Andrè Schofield offers an acrylic kit that assembles into a base for a long caboose. 

I bought one and covered it in thin scribed wood siding. I got some caboose trucks from Ozark. The railing and grab irons are made from brass rod and strip. The roof is covered with something I picked up at the fabric store - Pattern-Ease. The smoke stack is just some brass tube.


----------



## tj-lee (Jan 2, 2008)

Bruce, 

Really outstanding! 

Best, 
TJ


----------



## Stan Cedarleaf (Jan 2, 2008)

Very, Very nice, Bruce. Outstanding.....


----------



## paintjockey (Jan 3, 2008)

she's a beaut!


----------



## Steve Stockham (Jan 2, 2008)

That's a well crafted model! She looks great! I'll bet you had a blast constructing her!


----------



## Jack - Freshwater Models (Feb 17, 2008)

Very nice! What scale? 

Jack


----------



## Bruce Chandler (Jan 2, 2008)

Thanks, guys.

It's 1:20 scale.

Here's a few more shots before it was painted.


----------



## jimtyp (Jan 2, 2008)

Sweet!


----------



## Dansgscale (Jan 9, 2010)

Awesome caboose: I have been wanting to make one of the long cabooses for a while now, but have not been able to find any measured drawings online. Now I find out that Bruce Maxwell passed away last december and his son is not going to continue selling the photos and Drawings that Bruce's Father amased and sold over the years, it will get even harder to find some. Can you give more information on the acrylic bsae you used and where you obtained it and the Scribed wood you used. 

Again, Awesome model. 

Dan S.


----------



## Bruce Chandler (Jan 2, 2008)

Dan,

The kit consists of several pieces of 7/32" acrylic. Sides, ends, floors, roof, and cupola pieces. 
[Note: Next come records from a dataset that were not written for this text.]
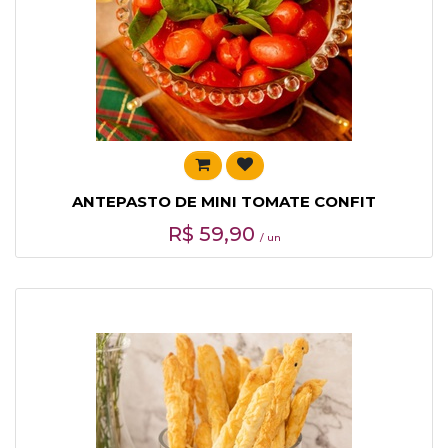
ANTEPASTO DE MINI TOMATE CONFIT
R$
59,90
/ un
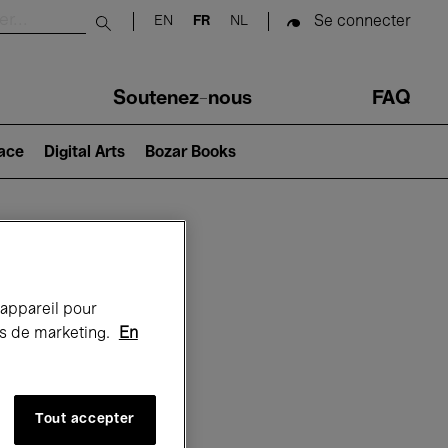
Se connecter
EN
FR
NL
Submit search
Soutenez-nous
FAQ
lace
Digital Arts
Bozar Books
Bozar
 appareil pour
rts de marketing.
En
Tout accepter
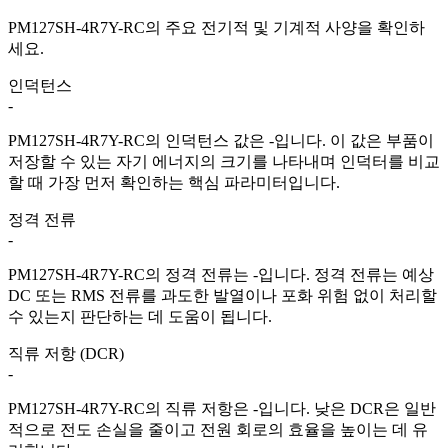
PM127SH-4R7Y-RC의 주요 전기적 및 기계적 사양을 확인하
세요.
인덕턴스
-
PM127SH-4R7Y-RC의 인덕턴스 값은 -입니다. 이 값은 부품이
저장할 수 있는 자기 에너지의 크기를 나타내며 인덕터를 비교
할 때 가장 먼저 확인하는 핵심 파라미터입니다.
정격 전류
-
PM127SH-4R7Y-RC의 정격 전류는 -입니다. 정격 전류는 예상
DC 또는 RMS 전류를 과도한 발열이나 포화 위험 없이 처리할
수 있는지 판단하는 데 도움이 됩니다.
직류 저항 (DCR)
-
PM127SH-4R7Y-RC의 직류 저항은 -입니다. 낮은 DCR은 일반
적으로 전도 손실을 줄이고 전원 회로의 효율을 높이는 데 유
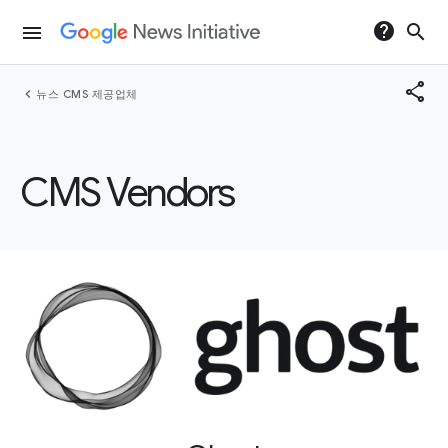
help
search
menu
share
chevron_left
뉴스 CMS 제공업체
CMS Vendors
I got it from Andrè Schofield - I thought he had an ad in classifieds, but I can't seem to find it. Anyway, there's more info here: http://www.lakesalteredimages.com/Prices.html 

I bought some scribed siding from MicroMark - it's 1/16" thick with 3/16" spacing. 
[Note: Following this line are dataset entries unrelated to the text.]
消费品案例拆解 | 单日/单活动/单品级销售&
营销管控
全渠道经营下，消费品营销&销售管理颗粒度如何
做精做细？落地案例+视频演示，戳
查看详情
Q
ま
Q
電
There's a few more pictures and detail over here: http://www.largescalecentral.com/LSCForums/viewtopic.php?id=12834

Edited to add working links. I THOUGHT they were automatic.


----------



## Paulus (May 31, 2008)

Very nice caboose indeed! I looked at the pictures of the construction of the details on the LSC link you posted... what a craftmanship! 
That Pattern Ease on the roof looks good.


----------



## joe rusz (Jan 3, 2008)

Bruce, that is one sweet ??? hack? Of course, being Bruce Chandler with his modeling skills helps a bit  That's the kind of stuff they don't tell you when you buy the kit.


----------